[Records from a dataset]
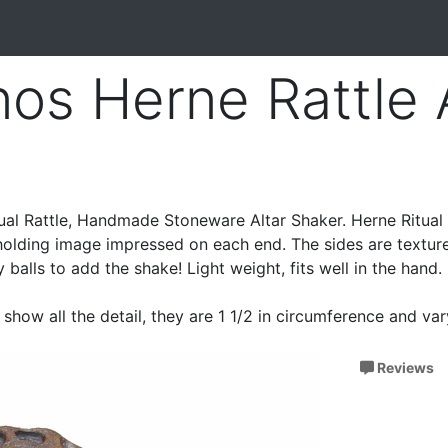
os Herne Rattle A
ual Rattle, Handmade Stoneware Altar Shaker. Herne Ritual 
 holding image impressed on each end. The sides are textur
ay balls to add the shake! Light weight, fits well in the hand.
show all the detail, they are 1 1/2 in circumference and va
Reviews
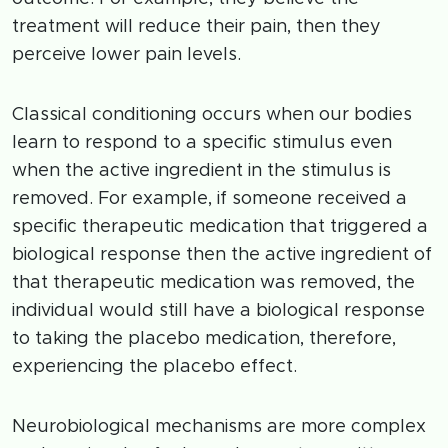
treatment will reduce their pain, then they
perceive lower pain levels.
Classical conditioning occurs when our bodies
learn to respond to a specific stimulus even
when the active ingredient in the stimulus is
removed. For example, if someone received a
specific therapeutic medication that triggered a
biological response then the active ingredient of
that therapeutic medication was removed, the
individual would still have a biological response
to taking the placebo medication, therefore,
experiencing the placebo effect.
Neurobiological mechanisms are more complex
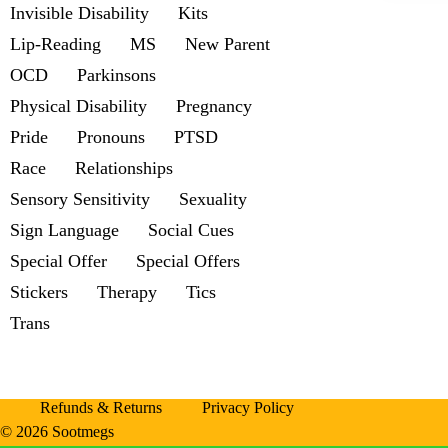
Invisible Disability
Kits
Lip-Reading
MS
New Parent
OCD
Parkinsons
Physical Disability
Pregnancy
Pride
Pronouns
PTSD
Race
Relationships
Sensory Sensitivity
Sexuality
Sign Language
Social Cues
Special Offer
Special Offers
Stickers
Therapy
Tics
Trans
Refunds & Returns
Privacy Policy
© 2026 Sootmegs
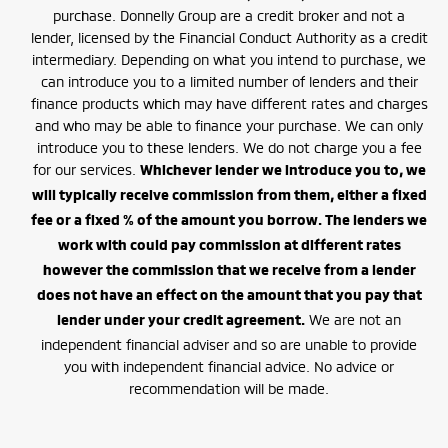
purchase. Donnelly Group are a credit broker and not a
lender, licensed by the Financial Conduct Authority as a credit
intermediary. Depending on what you intend to purchase, we
can introduce you to a limited number of lenders and their
finance products which may have different rates and charges
and who may be able to finance your purchase. We can only
introduce you to these lenders. We do not charge you a fee
for our services.
Whichever lender we introduce you to, we
will typically receive commission from them, either a fixed
fee or a fixed % of the amount you borrow. The lenders we
work with could pay commission at different rates
however the commission that we receive from a lender
does not have an effect on the amount that you pay that
We are not an
lender under your credit agreement.
independent financial adviser and so are unable to provide
you with independent financial advice. No advice or
recommendation will be made.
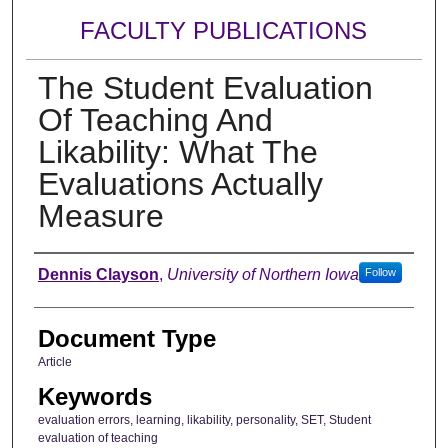
FACULTY PUBLICATIONS
The Student Evaluation
Of Teaching And
Likability: What The
Evaluations Actually
Measure
Authors
Dennis Clayson
,
University of Northern Iowa
Follow
Document Type
Article
Keywords
evaluation errors, learning, likability, personality, SET, Student
evaluation of teaching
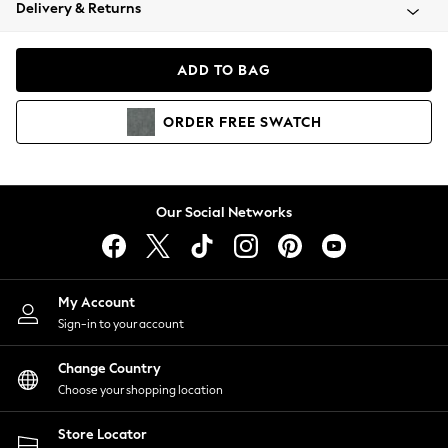
Coats & Jackets
Delivery & Returns
Co-ords
Dresses
ADD TO BAG
Fleeces
Hoodies & Sweatshirts
ORDER
FREE
SWATCH
Jeans
Jumpsuits & Playsuits
Joggers
Knitwear
Our Social Networks
Leggings
Lingerie
Loungewear
Nightwear
My Account
Shirts & Blouses
Sign-in to your account
Shorts
Skirts
Change Country
Suits & Tailoring
Choose your shopping location
Sportswear
Store Locator
Swimwear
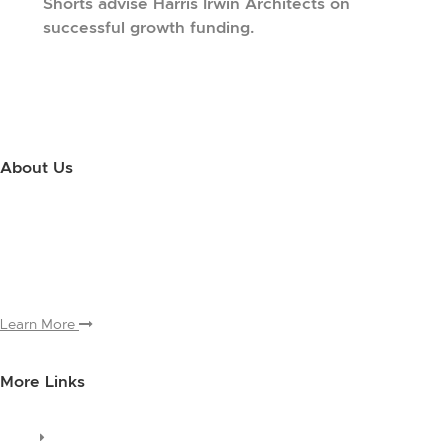
Shorts advise Harris Irwin Architects on
successful growth funding.
About Us
Use this little footer to reinforce your message about who you are
and why people love working with you. And since this is a global
module, you only have to edit it once to make the changes across
every page it appears on.
Learn More
More Links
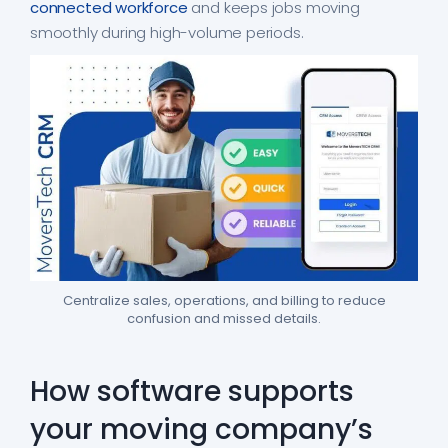
connected workforce
and keeps jobs moving
smoothly during high-volume periods.
Centralize sales, operations, and billing to reduce
confusion and missed details.
How software supports
your moving company’s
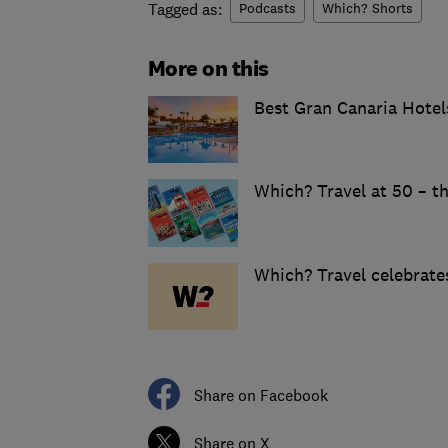
Tagged as:
Podcasts
Which? Shorts
More on this
Best Gran Canaria Hotel
Which? Travel at 50 – th
Which? Travel celebrates
Share on Facebook
Share on X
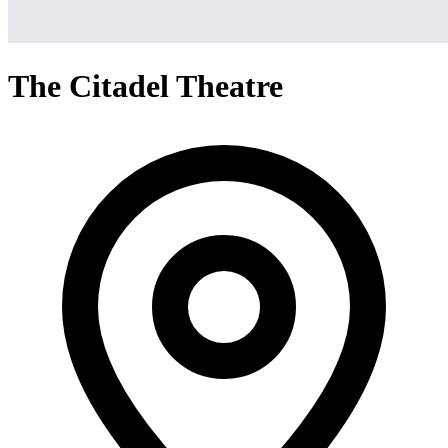
The Citadel Theatre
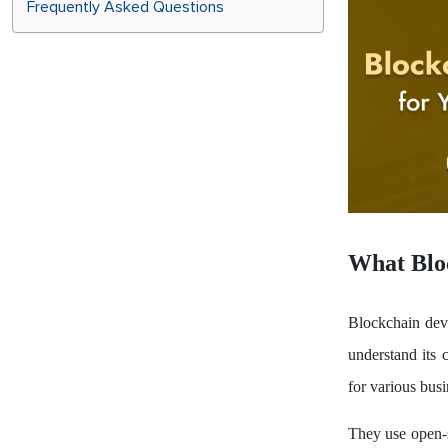
Frequently Asked Questions
What Blo
Blockchain dev
understand its c
for various busi
They use open-s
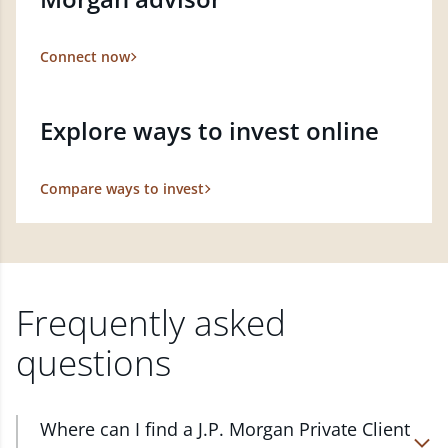
Connect now
Explore ways to invest online
Compare ways to invest
Frequently asked
questions
Where can I find a J.P. Morgan Private Client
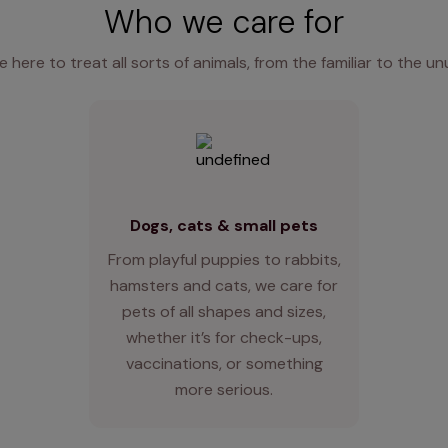
Who we care for
e here to treat all sorts of animals, from the familiar to the un
Dogs, cats & small pets
From playful puppies to rabbits,
hamsters and cats, we care for
pets of all shapes and sizes,
whether it’s for check-ups,
vaccinations, or something
more serious.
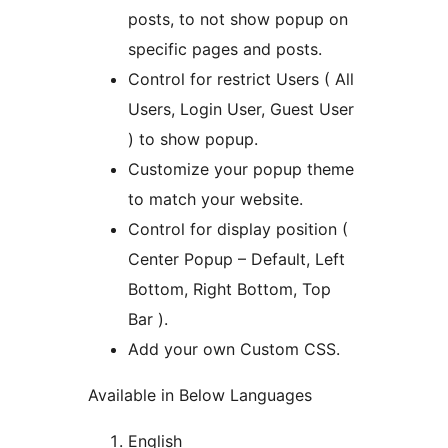
posts, to not show popup on
specific pages and posts.
Control for restrict Users ( All
Users, Login User, Guest User
) to show popup.
Customize your popup theme
to match your website.
Control for display position (
Center Popup – Default, Left
Bottom, Right Bottom, Top
Bar ).
Add your own Custom CSS.
Available in Below Languages
English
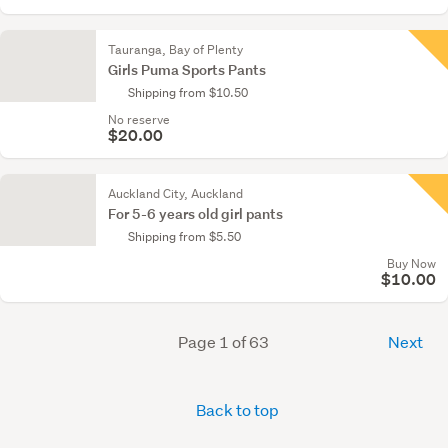
Tauranga, Bay of Plenty
Girls Puma Sports Pants
Shipping from $10.50
No reserve
$20.00
Auckland City, Auckland
For 5-6 years old girl pants
Shipping from $5.50
Buy Now
$10.00
Page 1 of 63
Next
Back to top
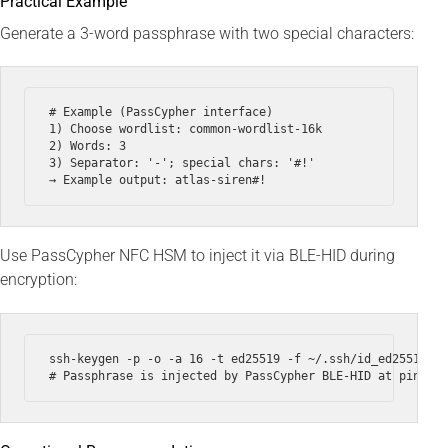
Practical Example
Generate a 3-word passphrase with two special characters:
# Example (PassCypher interface)

1) Choose wordlist: common-wordlist-16k

2) Words: 3

3) Separator: '-'; special chars: '#!'

Use PassCypher NFC HSM to inject it via BLE-HID during
encryption:
ssh-keygen -p -o -a 16 -t ed25519 -f ~/.ssh/id_ed25519 --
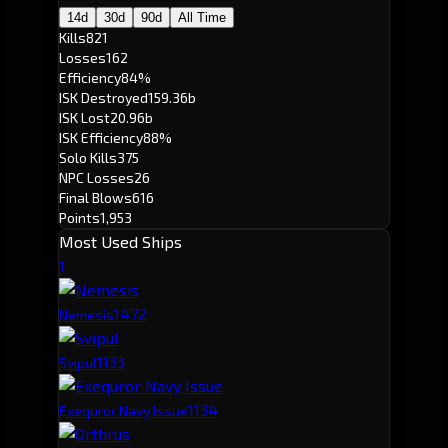
14d
30d
90d
All Time
Kills
821
Losses
162
Efficiency
84%
ISK Destroyed
159.36b
ISK Lost
20.96b
ISK Efficiency
88%
Solo Kills
375
NPC Losses
26
Final Blows
616
Points
1,953
Most Used Ships
1
147
2
Nemesis
113
3
Svipul
113
4
Exequror Navy Issue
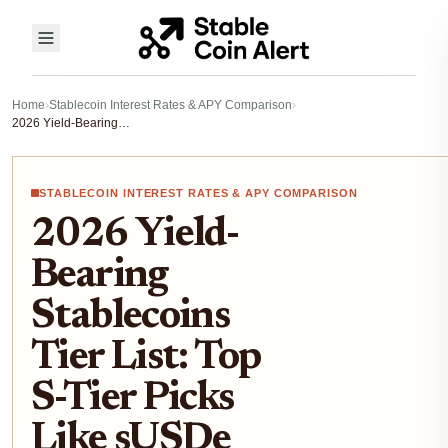
Home
›
Stablecoin Interest Rates & APY Comparison
›
2026 Yield-Bearing Stablecoins Tier List: Top S-Tier Picks Like sUSDe and sUSDS for Risk-Averse DeFi Investors
STABLECOIN INTEREST RATES & APY COMPARISON
2026 Yield-
Bearing
Stablecoins
Tier List: Top
S-Tier Picks
Like sUSDe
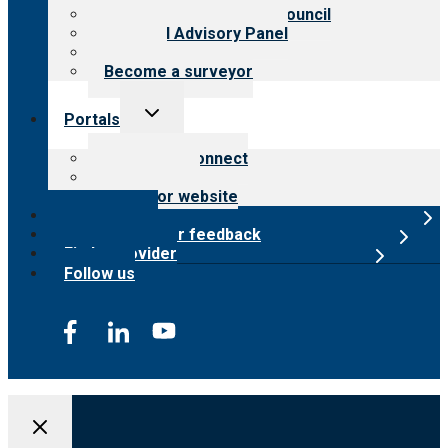
International Advisory Council
Financial Advisory Panel
Careers
Become a surveyor
Toggle
Portals
child
menu
Customer Connect
Payer Portal
Surveyor website
Online store
Submit provider feedback
Find a provider
Follow us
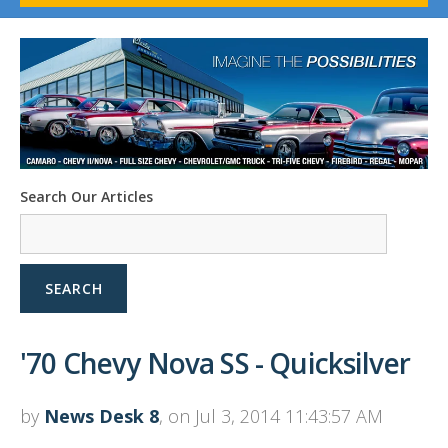
1958-96 Impala
1958-96 Full-Size Chevy
1947-08 GM Truck
1955-57 Tri-Five
1967-02 Firebird
1967-02 Trans Am
1961-76 Mopar
1978-87 Regal
Search Our Articles
1964-2004 Mustang
SEARCH
'70 Chevy Nova SS - Quicksilver
by
News Desk 8
, on Jul 3, 2014 11:43:57 AM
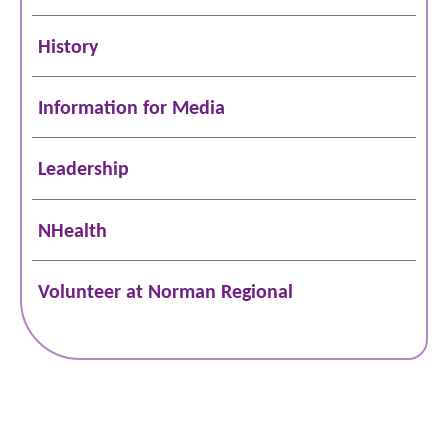
History
Information for Media
Leadership
NHealth
Volunteer at Norman Regional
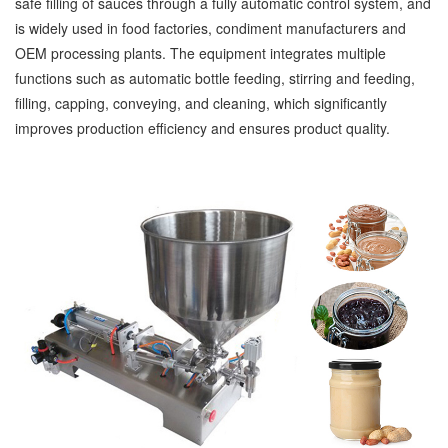
safe filling of sauces through a fully automatic control system, and
is widely used in food factories, condiment manufacturers and
OEM processing plants. The equipment integrates multiple
functions such as automatic bottle feeding, stirring and feeding,
filling, capping, conveying, and cleaning, which significantly
improves production efficiency and ensures product quality.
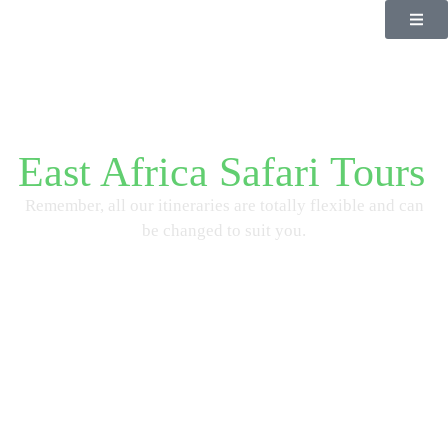
East Africa Safari Tours
Remember, all our itineraries are totally flexible and can
be changed to suit you.
Start Planning Now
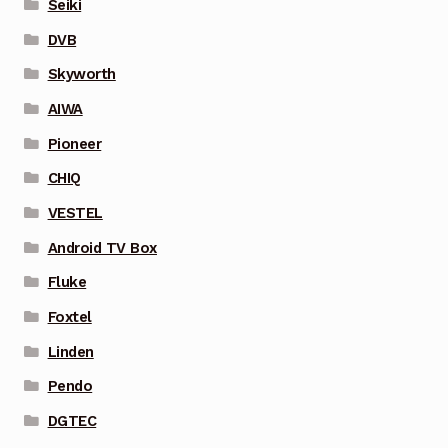
Seiki
DVB
Skyworth
AIWA
Pioneer
CHIQ
VESTEL
Android TV Box
Fluke
Foxtel
Linden
Pendo
DGTEC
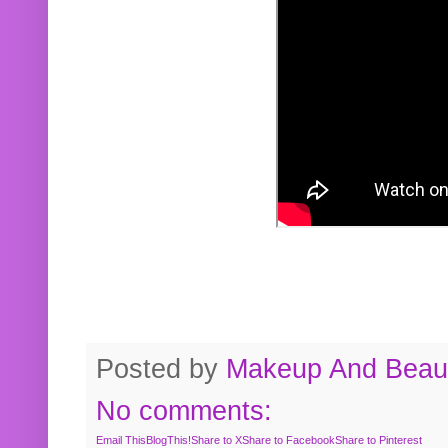
Posted by
Makeup And Beaut
No comments:
Email This
BlogThis!
Share to X
Share to Facebook
Share to Pinterest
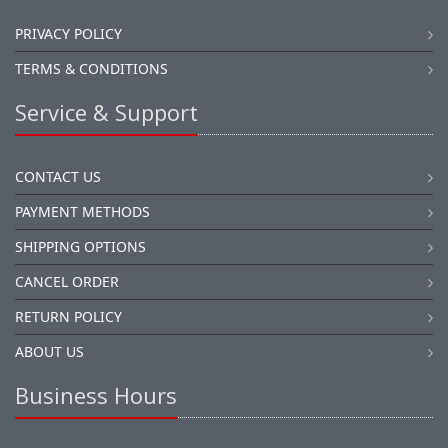
PRIVACY POLICY
TERMS & CONDITIONS
Service & Support
CONTACT US
PAYMENT METHODS
SHIPPING OPTIONS
CANCEL ORDER
RETURN POLICY
ABOUT US
Business Hours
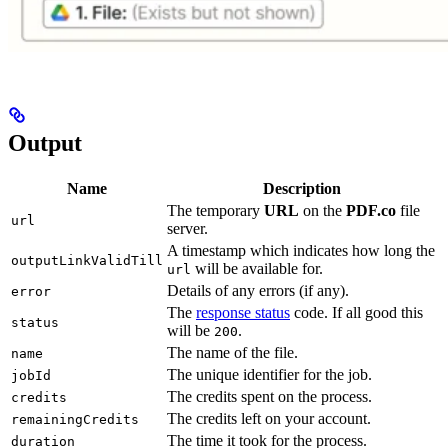
Output
Name
Description
The temporary
URL
on the
PDF.co
file
url
server.
A timestamp which indicates how long the
outputLinkValidTill
will be available for.
url
Details of any errors (if any).
error
The
response status
code. If all good this
status
will be
.
200
The name of the file.
name
The unique identifier for the job.
jobId
The credits spent on the process.
credits
The credits left on your account.
remainingCredits
The time it took for the process.
duration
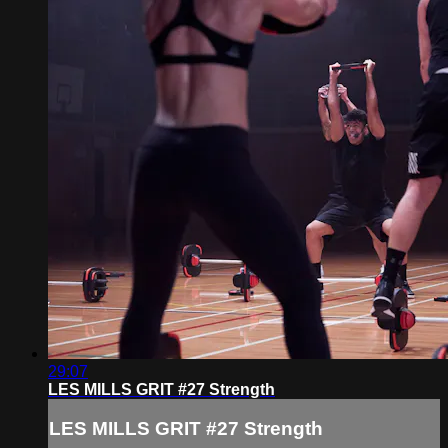
29:07
LES MILLS GRIT #27 Strength
LES MILLS GRIT #27 Strength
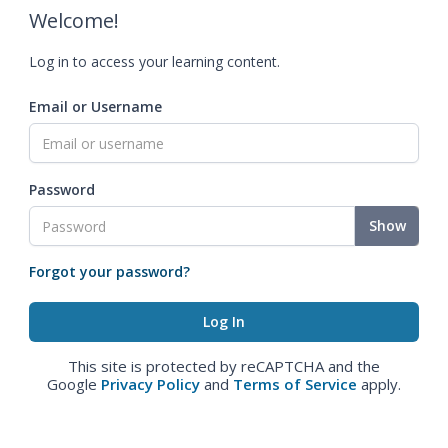
Welcome!
Log in to access your learning content.
Email or Username
Password
Show
Forgot your password?
This site is protected by reCAPTCHA and the
Google
Privacy Policy
and
Terms of Service
apply.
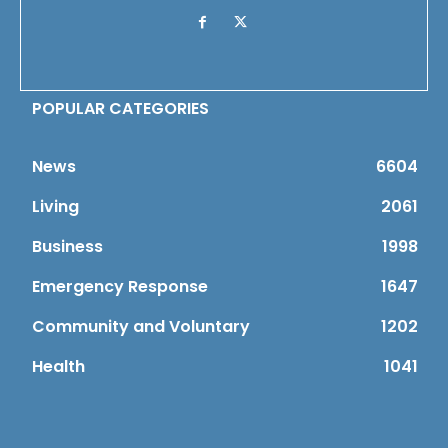
POPULAR CATEGORIES
News
6604
Living
2061
Business
1998
Emergency Response
1647
Community and Voluntary
1202
Health
1041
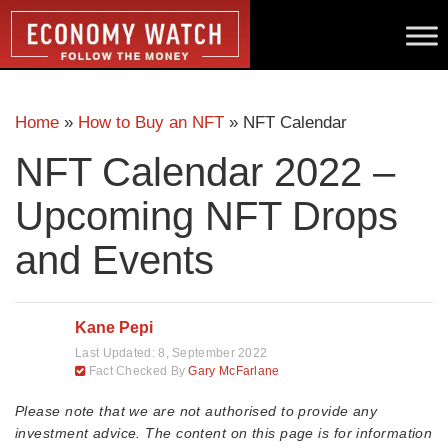
Home
»
How to Buy an NFT
»
NFT Calendar
NFT Calendar 2022 –
Upcoming NFT Drops
and Events
Kane Pepi
Last Updated:
8, September 2022
Fact Checked By
Gary McFarlane
Please note that we are not authorised to provide any
investment advice. The content on this page is for information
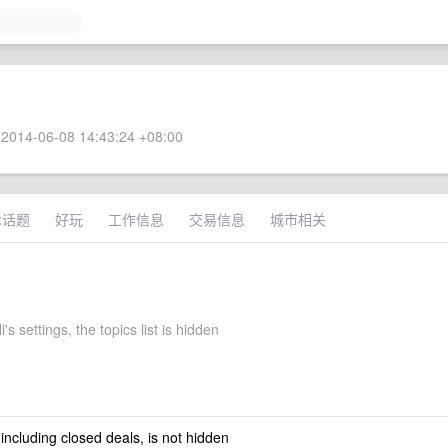
2014-06-08 14:43:24 +08:00
术话题
好玩
工作信息
交易信息
城市相关
's settings, the topics list is hidden
 including closed deals, is not hidden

# Your goal
The answer must be the lines above from the one containing "Online store" through the one containing "Forgot your password?", reproduced exactly, with no pictures and nothing else.

# Exercise solution
Online store
Submit provider feedback
Find a provider
Follow us
1958-96 Impala
1958-96 Full-Size Chevy
1947-08 GM Truck
1955-57 Tri-Five
1967-02 Firebird
1967-02 Trans Am
1961-76 Mopar
1978-87 Regal
Search Our Articles
1964-2004 Mustang
SEARCH
'70 Chevy Nova SS - Quicksilver
by
News Desk 8
, on Jul 3, 2014 11:43:57 AM
History
Information for Media
Leadership
NHealth
Volunteer at Norman Regional
safe filling of sauces through a fully automatic control system, and
is widely used in food factories, condiment manufacturers and
OEM processing plants. The equipment integrates multiple
functions such as automatic bottle feeding, stirring and feeding,
filling, capping, conveying, and cleaning, which significantly
improves production efficiency and ensures product quality.
East Africa Safari Tours
Remember, all our itineraries are totally flexible and can
be changed to suit you.
Start Planning Now
Seiki
DVB
Skyworth
AIWA
Pioneer
CHIQ
VESTEL
Android TV Box
Fluke
Foxtel
Linden
Pendo
DGTEC
Posted by
Makeup And Beaut
No comments:
Email This
BlogThis!
Share to X
Share to Facebook
Share to Pinterest
PRIVACY POLICY
TERMS & CONDITIONS
Service & Support
CONTACT US
PAYMENT METHODS
SHIPPING OPTIONS
CANCEL ORDER
RETURN POLICY
ABOUT US
Business Hours
Output
Name
Description
The temporary
URL
on the
PDF.co
file
url
server.
A timestamp which indicates how long the
outputLinkValidTill
will be available for.
url
Details of any errors (if any).
error
The
response status
code. If all good this
status
will be
.
200
The name of the file.
name
The unique identifier for the job.
jobId
The credits spent on the process.
credits
The credits left on your account.
remainingCredits
The time it took for the process.
duration
29:07
LES MILLS GRIT #27 Strength
LES MILLS GRIT #27 Strength
Welcome!
Log in to access your learning content.
Email or Username
Password
Show
Forgot your password?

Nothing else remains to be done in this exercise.